===== Data under study =====

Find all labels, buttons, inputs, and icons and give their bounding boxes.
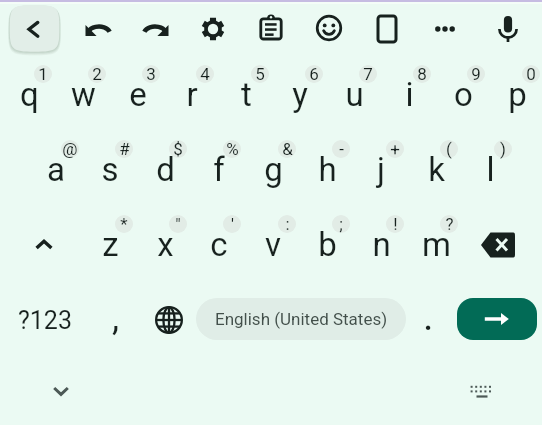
button[interactable]: Clipboard [254,12,288,46]
button[interactable]: g [246,142,300,196]
button[interactable]: m [409,217,463,271]
staticText: 3 [146,64,156,84]
button[interactable]: Emoji [312,11,346,45]
staticText: r [186,75,198,114]
button[interactable]: q [2,67,56,121]
staticText: 8 [417,64,427,84]
button[interactable]: Undo [81,12,115,46]
staticText: ; [339,214,343,234]
staticText: # [119,139,130,159]
button[interactable]: Back [4,0,66,62]
staticText: s [101,150,119,189]
button[interactable]: j [354,142,408,196]
button[interactable]: y [273,67,327,121]
staticText: ( [446,139,452,159]
staticText: * [120,214,128,234]
staticText: % [226,139,239,159]
button[interactable]: i [382,67,436,121]
staticText: 4 [200,64,210,84]
staticText: c [210,225,228,264]
staticText: f [213,150,225,189]
staticText: English (United States) [215,309,388,329]
staticText: k [428,150,445,189]
staticText: + [390,139,400,159]
staticText: m [422,225,451,264]
button[interactable]: More options [428,12,462,46]
button[interactable]: p [490,67,542,121]
staticText: ! [393,214,398,234]
button[interactable]: x [138,217,192,271]
staticText: ' [231,214,234,234]
staticText: , [112,297,120,339]
button[interactable]: e [111,67,165,121]
button[interactable]: u [327,67,381,121]
button[interactable]: , [92,293,140,343]
button[interactable]: Hide keyboard [37,367,85,415]
staticText: l [486,150,495,189]
button[interactable]: t [219,67,273,121]
staticText: . [423,293,434,340]
staticText: n [372,225,391,264]
button[interactable]: a [29,142,83,196]
staticText: 0 [526,64,536,84]
staticText: 5 [255,64,265,84]
staticText: v [265,225,281,264]
staticText: ?123 [18,306,72,335]
staticText: 7 [363,64,373,84]
button[interactable]: English (United States) [196,298,406,340]
staticText: - [339,139,344,159]
staticText: ? [445,214,454,234]
button[interactable]: d [138,142,192,196]
button[interactable]: Shift [17,218,71,272]
staticText: t [241,75,252,114]
button[interactable]: Settings [196,12,230,46]
button[interactable]: ?123 [8,295,82,345]
button[interactable]: . [407,291,449,341]
staticText: d [156,150,175,189]
staticText: 6 [309,64,319,84]
button[interactable]: Keyboard layout [458,369,506,417]
staticText: o [454,75,473,114]
button[interactable]: l [463,142,517,196]
staticText: u [345,75,364,114]
button[interactable]: o [436,67,490,121]
staticText: y [292,75,308,114]
staticText: p [508,75,527,114]
staticText: q [20,75,39,114]
staticText: i [405,75,414,114]
staticText: e [129,75,147,114]
staticText: $ [173,139,183,159]
button[interactable]: h [300,142,354,196]
button[interactable]: Backspace [471,218,525,272]
staticText: z [102,225,119,264]
button[interactable]: Enter [457,298,537,340]
button[interactable]: One-handed mode [370,12,404,46]
staticText: : [285,214,290,234]
staticText: g [264,150,283,189]
button[interactable]: w [56,67,110,121]
staticText: 2 [92,64,102,84]
button[interactable]: f [192,142,246,196]
button[interactable]: c [192,217,246,271]
staticText: @ [62,139,78,159]
button[interactable]: Switch language [145,295,193,345]
staticText: ) [500,139,506,159]
staticText: & [282,139,293,159]
button[interactable]: r [165,67,219,121]
staticText: 1 [38,64,48,84]
staticText: j [377,150,385,189]
staticText: a [47,150,65,189]
button[interactable]: n [354,217,408,271]
button[interactable]: b [300,217,354,271]
button[interactable]: Redo [139,12,173,46]
button[interactable]: Voice input [491,12,525,46]
button[interactable]: k [409,142,463,196]
staticText: " [175,214,181,234]
staticText: h [318,150,337,189]
button[interactable]: z [83,217,137,271]
staticText: b [318,225,337,264]
staticText: x [157,225,174,264]
button[interactable]: v [246,217,300,271]
staticText: w [71,75,96,114]
button[interactable]: s [83,142,137,196]
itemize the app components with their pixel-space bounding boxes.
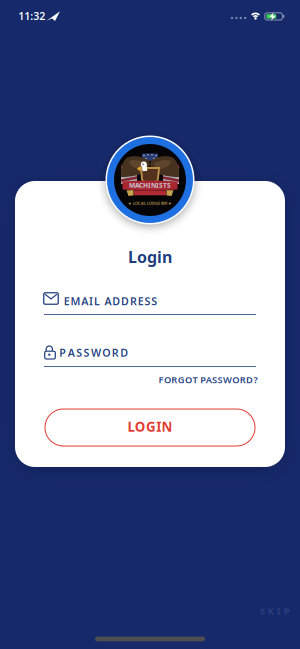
button[interactable]: LOGIN: [45, 409, 255, 446]
staticText: LOGIN: [127, 418, 173, 435]
button[interactable]: EMAIL ADDRESS: [44, 286, 256, 315]
staticText: ★ LOCAL LODGE 809 ★: [128, 201, 172, 206]
staticText: Login: [128, 246, 172, 267]
staticText: S K I P: [260, 605, 290, 617]
staticText: P A S S W O R D: [59, 345, 128, 360]
button[interactable]: S K I P: [260, 605, 290, 617]
staticText: 11:32: [18, 9, 45, 23]
staticText: FORGOT PASSWORD?: [158, 374, 258, 386]
staticText: MACHINISTS: [129, 181, 171, 190]
button[interactable]: FORGOT PASSWORD?: [158, 374, 258, 386]
staticText: EMAIL ADDRESS: [64, 294, 157, 308]
button[interactable]: P A S S W O R D: [44, 338, 256, 367]
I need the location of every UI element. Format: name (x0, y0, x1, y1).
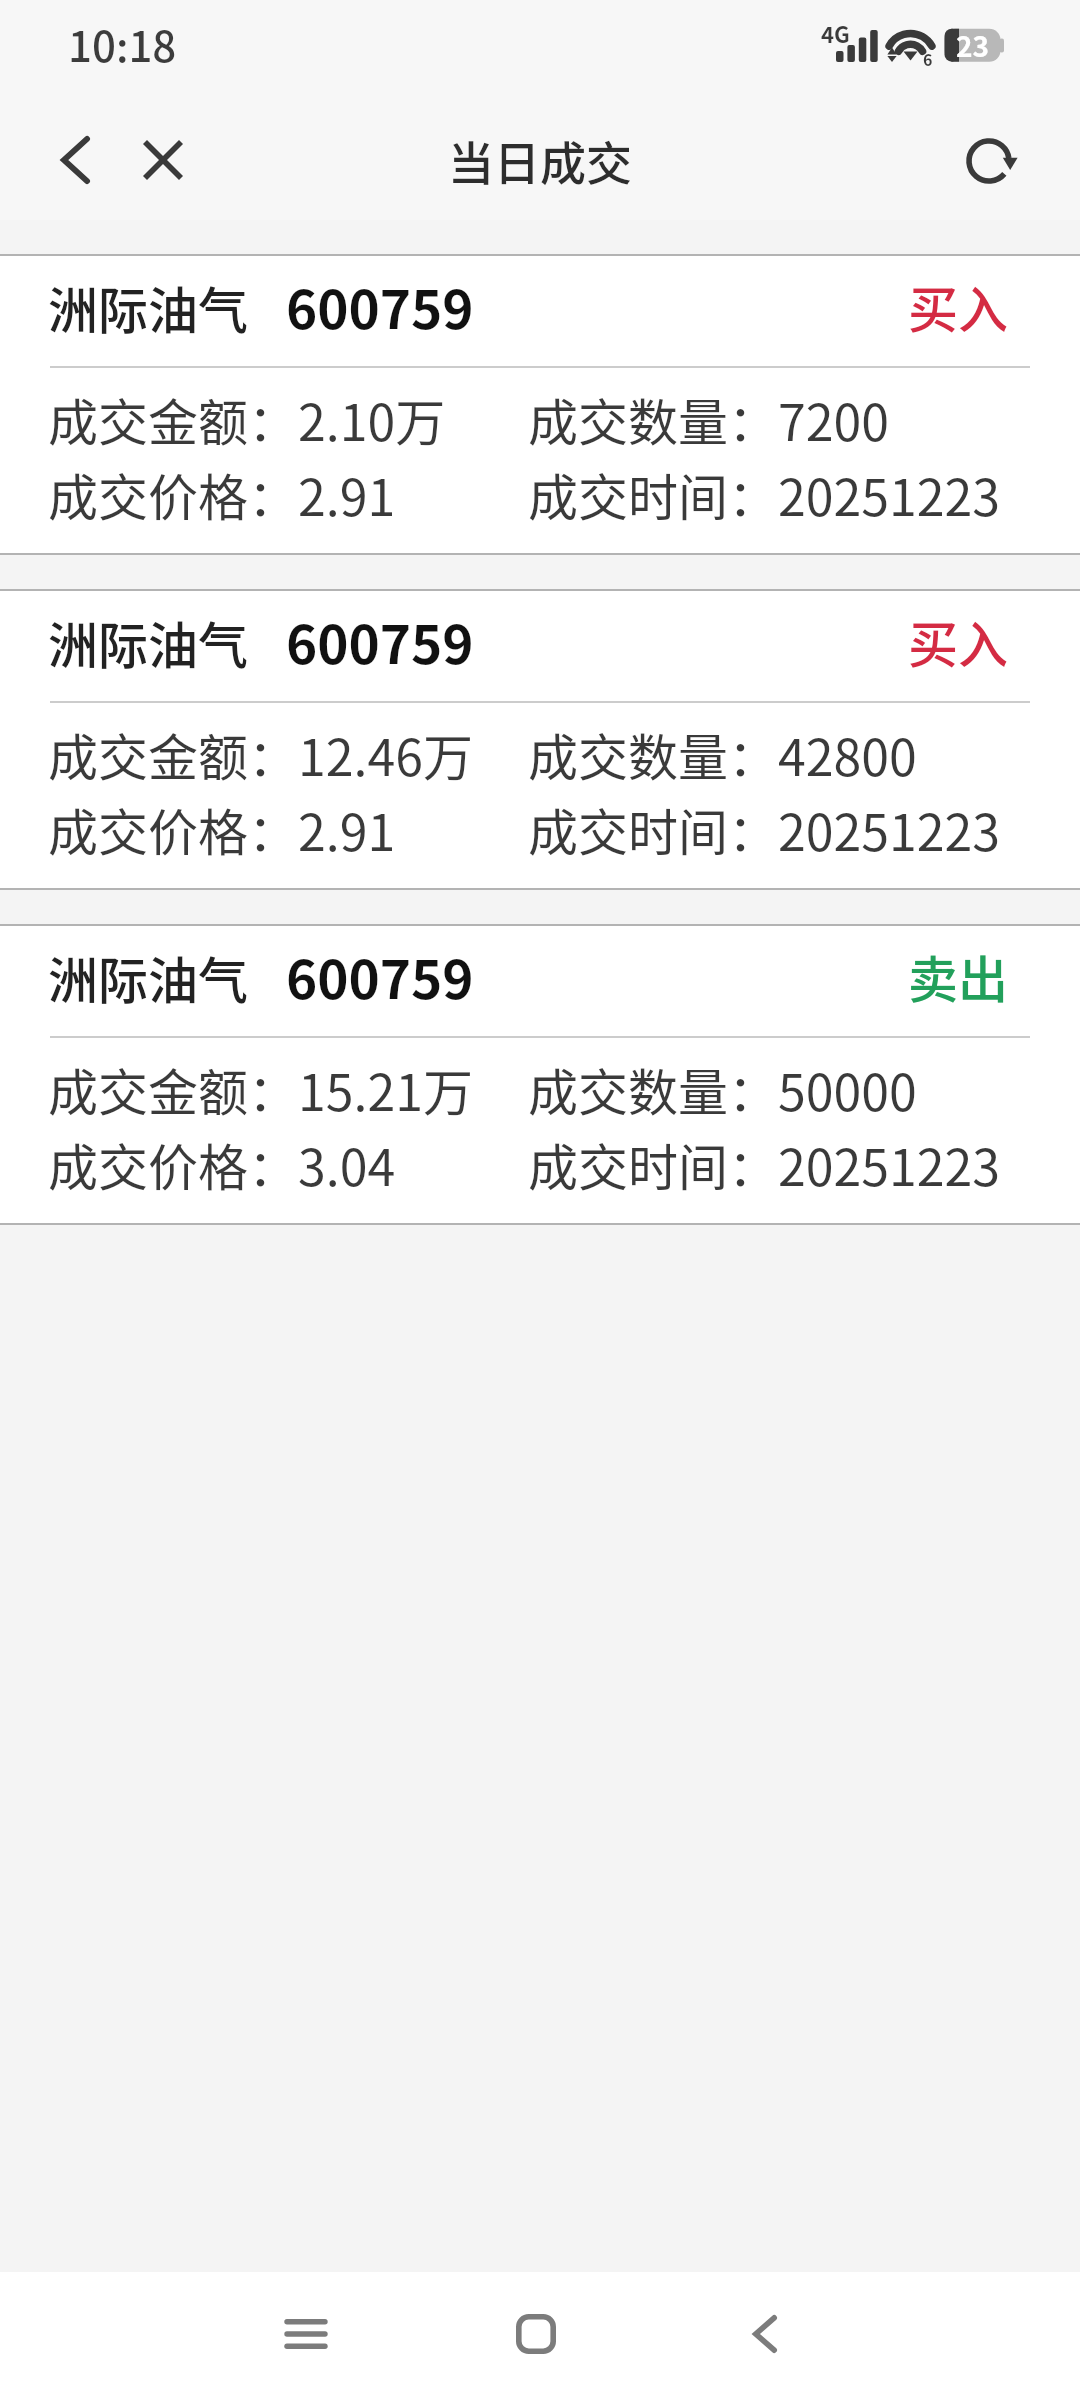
staticText: 4G (821, 17, 850, 49)
staticText: 600759 (286, 268, 474, 345)
staticText: 卖出 (908, 940, 1008, 1012)
staticText: 洲际油气 (48, 941, 248, 1013)
staticText: 成交价格：3.04 (48, 1128, 528, 1200)
staticText: 成交数量：7200 (528, 383, 889, 455)
button[interactable]: Menu (246, 2274, 366, 2394)
staticText: 600759 (286, 603, 474, 680)
staticText: 600759 (286, 938, 474, 1015)
staticText: 买入 (908, 270, 1008, 342)
staticText: 成交金额：12.46万 (48, 718, 528, 790)
staticText: 当日成交 (448, 127, 632, 194)
staticText: 洲际油气 (48, 606, 248, 678)
staticText: 成交金额：15.21万 (48, 1053, 528, 1125)
button[interactable]: Close (121, 118, 205, 202)
staticText: 洲际油气 (48, 271, 248, 343)
staticText: 成交数量：50000 (528, 1053, 917, 1125)
staticText: 23 (956, 25, 990, 66)
staticText: 10:18 (68, 13, 177, 74)
button[interactable]: 洲际油气 (0, 591, 1080, 888)
staticText: 成交数量：42800 (528, 718, 917, 790)
staticText: 成交价格：2.91 (48, 793, 528, 865)
button[interactable]: Refresh (950, 119, 1034, 203)
staticText: 买入 (908, 605, 1008, 677)
button[interactable]: Home (476, 2274, 596, 2394)
staticText: 6 (923, 47, 933, 70)
button[interactable]: 洲际油气 (0, 256, 1080, 553)
button[interactable]: Back (705, 2274, 825, 2394)
staticText: 成交时间：20251223 (528, 793, 1000, 865)
button[interactable]: Back (33, 118, 117, 202)
staticText: 成交时间：20251223 (528, 458, 1000, 530)
staticText: 成交时间：20251223 (528, 1128, 1000, 1200)
button[interactable]: 洲际油气 (0, 926, 1080, 1223)
staticText: 成交金额：2.10万 (48, 383, 528, 455)
staticText: 成交价格：2.91 (48, 458, 528, 530)
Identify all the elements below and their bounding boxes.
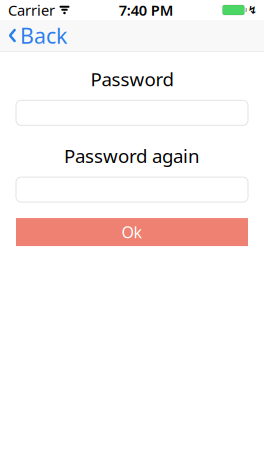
staticText: Back bbox=[20, 21, 67, 50]
staticText: Carrier bbox=[8, 0, 55, 20]
button[interactable]: Ok bbox=[16, 218, 248, 246]
staticText: 7:40 PM bbox=[119, 0, 174, 20]
staticText: ↯ bbox=[248, 4, 257, 16]
staticText: Ok bbox=[122, 222, 142, 243]
staticText: Password bbox=[90, 66, 174, 91]
staticText: Password again bbox=[64, 143, 200, 168]
button[interactable]: Back bbox=[0, 20, 77, 51]
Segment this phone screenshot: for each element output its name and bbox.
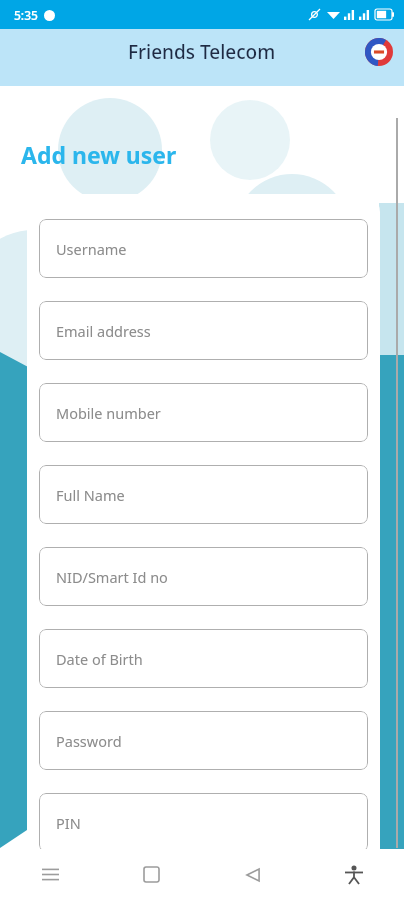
button[interactable]: Mobile number xyxy=(39,383,368,442)
staticText: 5:35 xyxy=(14,7,38,23)
staticText: NID/Smart Id no xyxy=(56,567,168,587)
button[interactable]: NID/Smart Id no xyxy=(39,547,368,606)
button[interactable]: Email address xyxy=(39,301,368,360)
button[interactable]: Accessibility xyxy=(303,849,404,900)
button[interactable]: PIN xyxy=(39,793,368,852)
button[interactable]: Full Name xyxy=(39,465,368,524)
button[interactable]: Date of Birth xyxy=(39,629,368,688)
staticText: Password xyxy=(56,731,122,751)
staticText: Username xyxy=(56,239,127,259)
staticText: Full Name xyxy=(56,485,125,505)
staticText: Date of Birth xyxy=(56,649,143,669)
button[interactable]: Menu xyxy=(0,849,101,900)
button[interactable]: Username xyxy=(39,219,368,278)
staticText: PIN xyxy=(56,813,81,833)
staticText: Mobile number xyxy=(56,403,161,423)
staticText: Add new user xyxy=(21,139,177,170)
button[interactable]: Profile xyxy=(362,35,396,69)
button[interactable]: Password xyxy=(39,711,368,770)
button[interactable]: Home xyxy=(101,849,202,900)
button[interactable]: Back xyxy=(202,849,303,900)
staticText: Email address xyxy=(56,321,151,341)
staticText: Friends Telecom xyxy=(128,39,276,65)
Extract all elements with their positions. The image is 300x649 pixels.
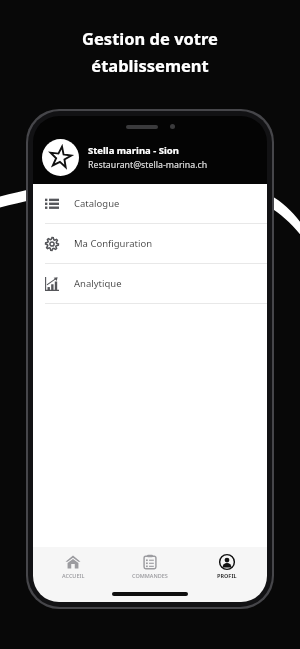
- button[interactable]: PROFIL: [190, 551, 264, 582]
- staticText: Gestion de votre: [82, 27, 218, 49]
- staticText: Ma Configuration: [74, 237, 153, 250]
- staticText: Analytique: [74, 277, 122, 290]
- staticText: établissement: [91, 54, 209, 76]
- staticText: COMMANDES: [132, 572, 168, 579]
- staticText: Restaurant@stella-marina.ch: [88, 159, 208, 171]
- button[interactable]: Ma Configuration: [33, 224, 267, 263]
- button[interactable]: Analytique: [33, 264, 267, 303]
- button[interactable]: Catalogue: [33, 184, 267, 223]
- staticText: Catalogue: [74, 197, 120, 210]
- staticText: Stella marina - Sion: [88, 144, 179, 157]
- button[interactable]: COMMANDES: [113, 551, 187, 582]
- staticText: ACCUEIL: [62, 572, 85, 579]
- staticText: PROFIL: [217, 572, 237, 579]
- button[interactable]: Stella marina - Sion: [42, 139, 258, 176]
- button[interactable]: ACCUEIL: [36, 551, 110, 582]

=====

Goal of the exercise:
Within the records above, each line containing "Date" is to be returned.

Exercise output:
button[interactable]: Date of Birth xyxy=(39,629,368,688)
staticText: Date of Birth xyxy=(56,649,143,669)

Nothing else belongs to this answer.